Unlike Bin, Liu didn’t mind showing the bite on his rear to others. Before the conference was adjourned for lunch and a nap, he left for the photo shop, which was on Main Street, near the entrance to the marketplace. Since the fair had been moved, few customers were in the shop. When Liu arrived, the photographer Jia Cheng was reading Evergreen News, the town’s newspaper, and smoking a pipe in the dim waiting room.
“Old Jia,” Liu said, “can you take a picture of me now?”
“Of course, Secretary Liu, we’re not busy today.” Jia stood up, knocking the pipe on his palm, and turned to the studio.
“No, not there.” Liu explained that he wanted to have a photograph taken of the wound on his bottom, so there was no need for the tall camera and they had better do it in a quiet place.
Unfortunately, the shop’s miniature Seagull camera had been sent to Dalian City for repair. They had no choice but to use the tall camera. Jia called over the receptionist, a pallid girl with two tiny brushes of hair behind her ears, and told her to stand at the door of the studio and allow nobody to enter. Then in the heat of the intense lights, Liu ascended the platform, which was used for family or group pictures, to raise his behind to the level of the lens. He was facing the backdrop, an oil painting of a vast landscape filled with terraced fields, in which red flags were flying here and there and midget human figures were working with picks and shovels and carrying baskets loaded with soil. He unbuckled his pants and let them drop over his feet. Turning a little, he kept his right hip toward the camera. His hand held up the leg opening of his red shorts; the wound was displayed above the gluteal fold.

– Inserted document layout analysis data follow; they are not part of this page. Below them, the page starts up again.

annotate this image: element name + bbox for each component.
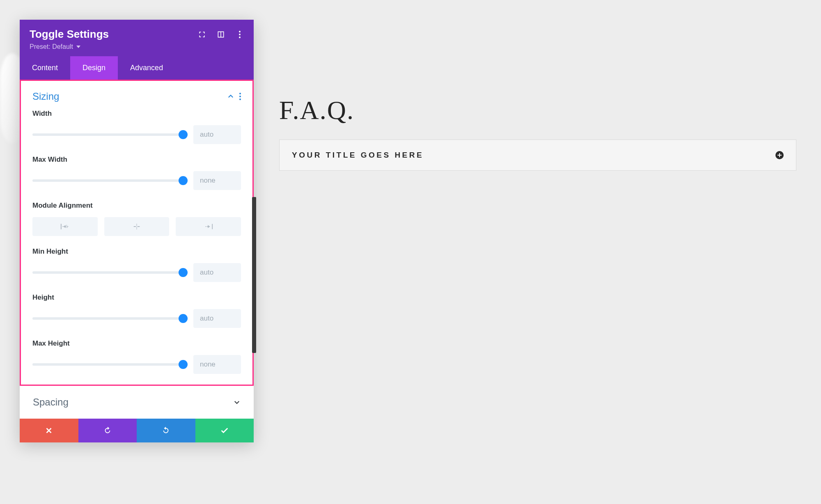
tab-advanced[interactable]: Advanced xyxy=(118,56,175,80)
tab-content[interactable]: Content xyxy=(20,56,70,80)
field-width: Width auto xyxy=(32,110,241,144)
width-slider-thumb[interactable] xyxy=(179,130,188,139)
max-height-value-input[interactable]: none xyxy=(193,355,241,374)
max-width-slider-thumb[interactable] xyxy=(179,176,188,185)
section-spacing[interactable]: Spacing xyxy=(20,386,254,419)
panel-body: Sizing Width auto Max Width none xyxy=(20,80,254,419)
height-slider-thumb[interactable] xyxy=(179,314,188,323)
align-right-button[interactable] xyxy=(176,217,241,236)
undo-button[interactable] xyxy=(78,419,137,442)
min-height-value-input[interactable]: auto xyxy=(193,263,241,282)
alignment-label: Module Alignment xyxy=(32,202,241,210)
field-max-height: Max Height none xyxy=(32,339,241,374)
min-height-slider-thumb[interactable] xyxy=(179,268,188,277)
expand-icon[interactable] xyxy=(198,30,206,39)
more-options-icon[interactable] xyxy=(236,30,244,39)
field-alignment: Module Alignment xyxy=(32,202,241,236)
canvas-scrollbar[interactable] xyxy=(252,197,256,353)
cancel-button[interactable] xyxy=(20,419,78,442)
max-height-slider-thumb[interactable] xyxy=(179,360,188,369)
max-width-label: Max Width xyxy=(32,156,241,164)
field-min-height: Min Height auto xyxy=(32,247,241,282)
height-label: Height xyxy=(32,293,241,302)
preset-label: Preset: Default xyxy=(30,43,73,50)
dropdown-caret-icon xyxy=(76,46,80,48)
collapse-icon[interactable] xyxy=(227,93,234,100)
panel-header: Toggle Settings Preset: Default xyxy=(20,20,254,56)
panel-layout-icon[interactable] xyxy=(217,30,225,39)
expand-toggle-icon[interactable] xyxy=(775,151,784,159)
panel-title: Toggle Settings xyxy=(30,28,109,41)
section-title-sizing[interactable]: Sizing xyxy=(32,91,59,102)
section-more-icon[interactable] xyxy=(239,93,241,100)
height-value-input[interactable]: auto xyxy=(193,309,241,328)
align-center-button[interactable] xyxy=(104,217,170,236)
section-title-spacing: Spacing xyxy=(33,396,69,408)
width-slider[interactable] xyxy=(32,133,184,136)
min-height-label: Min Height xyxy=(32,247,241,256)
field-height: Height auto xyxy=(32,293,241,328)
max-height-label: Max Height xyxy=(32,339,241,348)
settings-panel: Toggle Settings Preset: Default Content … xyxy=(20,20,254,442)
height-slider[interactable] xyxy=(32,317,184,320)
preset-dropdown[interactable]: Preset: Default xyxy=(30,43,80,50)
max-width-value-input[interactable]: none xyxy=(193,171,241,190)
field-max-width: Max Width none xyxy=(32,156,241,190)
width-value-input[interactable]: auto xyxy=(193,125,241,144)
panel-header-actions xyxy=(198,30,244,39)
faq-heading: F.A.Q. xyxy=(279,95,796,126)
section-sizing: Sizing Width auto Max Width none xyxy=(20,80,254,386)
redo-button[interactable] xyxy=(137,419,195,442)
tabs: Content Design Advanced xyxy=(20,56,254,80)
min-height-slider[interactable] xyxy=(32,271,184,274)
tab-design[interactable]: Design xyxy=(70,56,118,80)
align-left-button[interactable] xyxy=(32,217,98,236)
max-height-slider[interactable] xyxy=(32,363,184,366)
save-button[interactable] xyxy=(195,419,254,442)
preview-canvas: F.A.Q. Your Title Goes Here xyxy=(279,95,796,171)
panel-footer xyxy=(20,419,254,442)
max-width-slider[interactable] xyxy=(32,179,184,182)
toggle-module-title: Your Title Goes Here xyxy=(292,151,424,160)
expand-spacing-icon[interactable] xyxy=(233,399,241,406)
toggle-module[interactable]: Your Title Goes Here xyxy=(279,140,796,171)
width-label: Width xyxy=(32,110,241,118)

“Goodness, it’s black! Is it a dog bite?” Jia asked while turning to the camera.
“No, a man bite,” Liu said with his teeth gritted.
“How did it happen?”
“Shao Bin, the son of a turtle, early this morning he went to break up the conference. We tried to stop him, and he went wild and turned on me.”
Chuckling, Jia went behind the camera and covered himself with the cloth, saying, “A little bit to your left, that’s good.”
The photograph taken, Liu buckled up his pants and followed Jia out of the studio. The girl looked at him with a knowing smirk on her face, her eyes rolling. Liu smiled back, then turned to the photographer. “Old Jia, can you make it express? I need five pictures as soon as possible.”
“I’ll do my best,” Jia said in a nasal voice. “At the latest, they’ll be ready the day after tomorrow. All right?”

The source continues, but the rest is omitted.